Funding Acknowledgements Type of funding sources: None. Backgrounds Novel oral anticoagulants (NOACs) are effective to prevent stroke in patients with atrial fibrillation. Real world long-term data on the efficacy and safety of NOACs compared to warfarin in Asians are lacking. Purpose We aimed to explore the effectiveness and safety of NOAC in Asian patients with atrial fibrillation. Methods The medical records were reviewed in registry of four tertiary referral hospitals between January 1, 2012, and December 31, 2020. The primary outcome was the composite of thromboembolism, major bleeding and all caused mortality. Results Data were analyzed for 19,994 participants with oral anticoagulant and atrial fibrillation (median age, 72 years; female, 41.5%; warfarin, 35.5%; median CHA2DS2-VASc score, 3).
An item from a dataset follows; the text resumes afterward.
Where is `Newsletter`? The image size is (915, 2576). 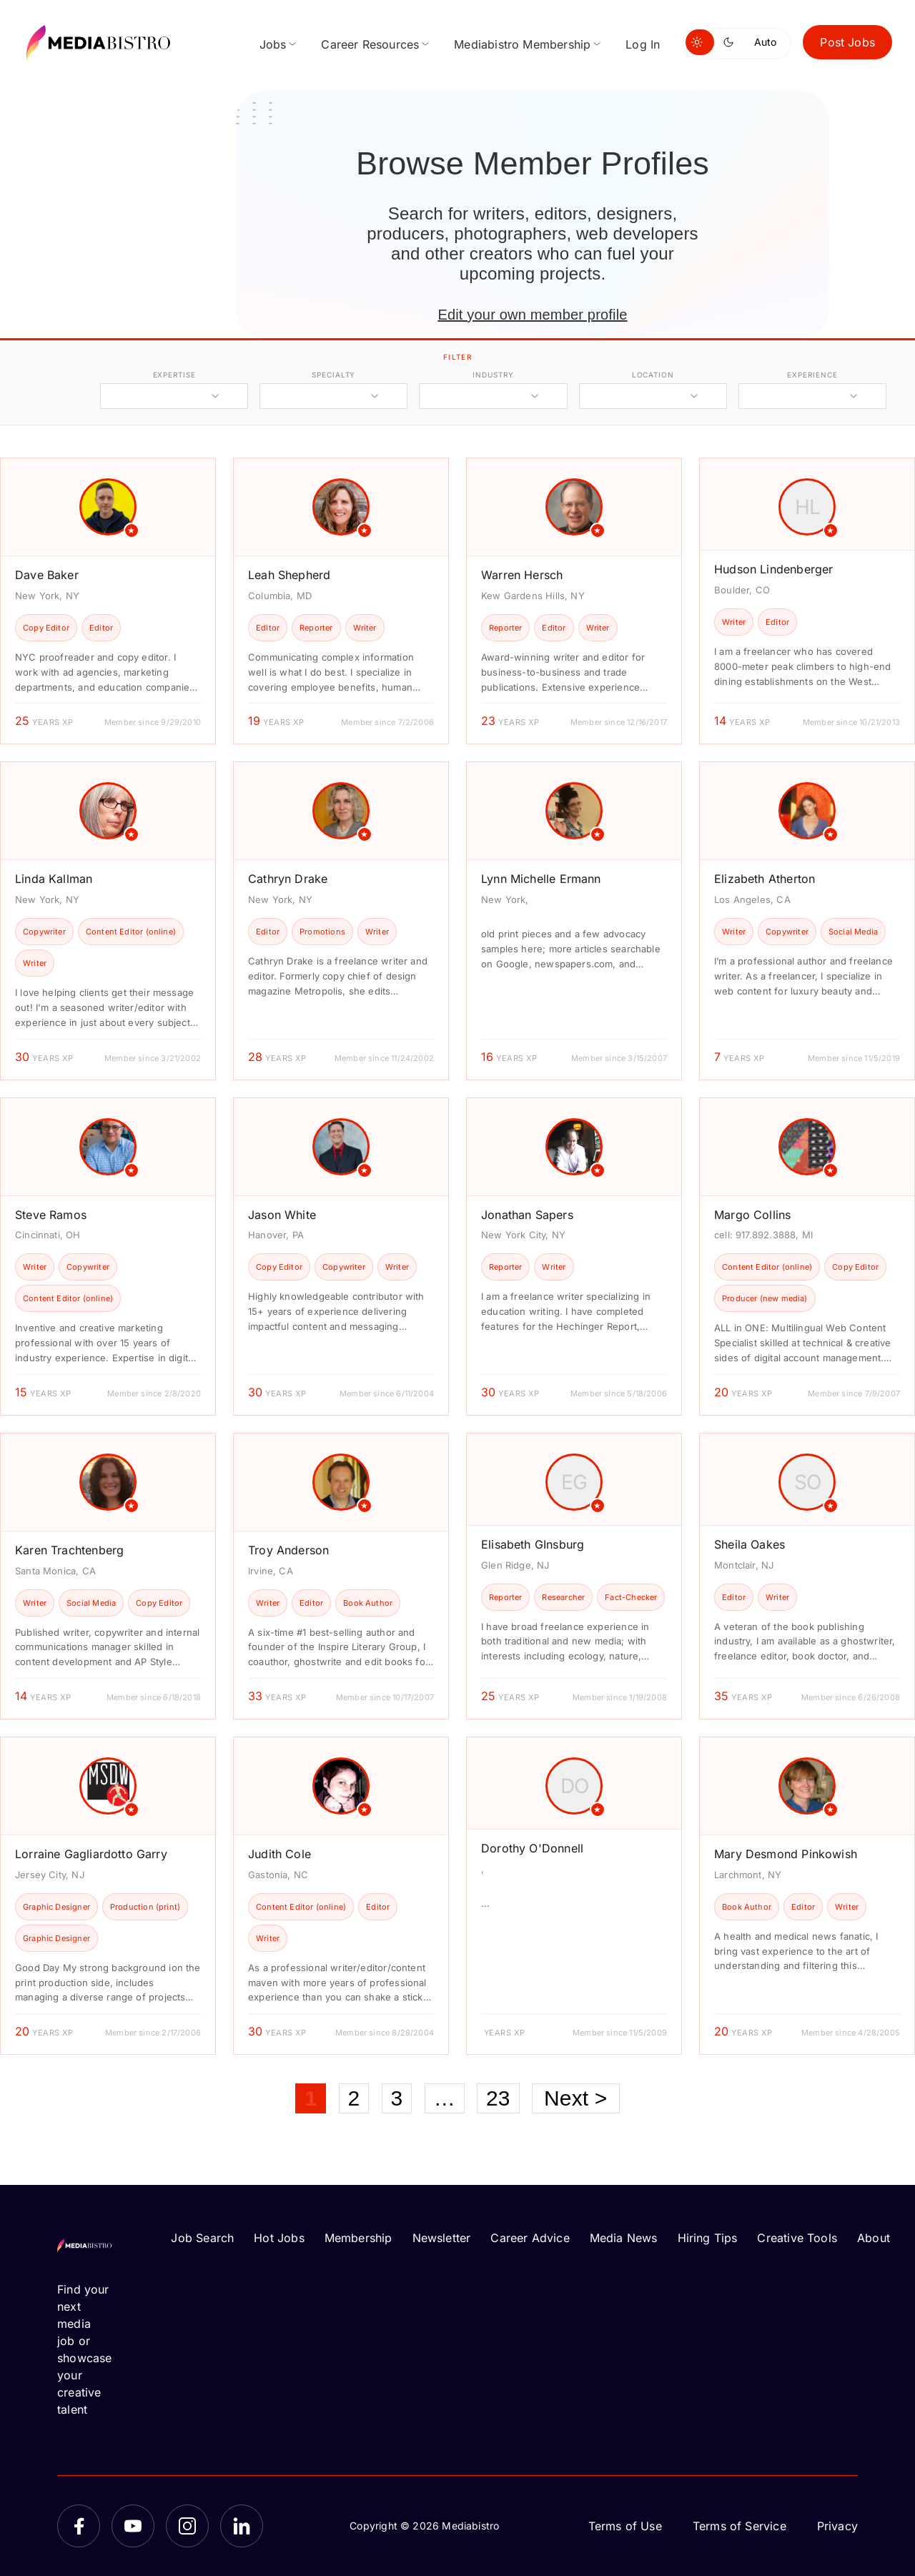 Newsletter is located at coordinates (441, 2238).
The rate of the primary outcome was 5.5% per year in the NOAC group, as compared with 6.0% per year in the warfarin group (HR with NOAC, 0.70; 95% confidence interval [CI], 0.63 to 0.77; P<0.001 for superiority). The rate of ischemic event was 2.2% per year in the NOAC group, as compared with 2.8% per year in the warfarin group (HR, 0.56; 95% CI, 0.48 to 0.65; P<0.001). The rate of major bleeding was 1.9% per year in the NOAC group, as compared with 2.2% per year in the warfarin group (HR, 0.69; 95% CI, 0.58 to 0.82; P<0.001), and the rates of all caused death were 1.9% and 3.2%, respectively (HR, 0.85; 95% CI, 0.71 to 1.02; P=0.08). conclusion In Asian patients with atrial fibrillation, NOAC was effective and safe to prevent thromboembolic events with less bleeding compared to warfarin.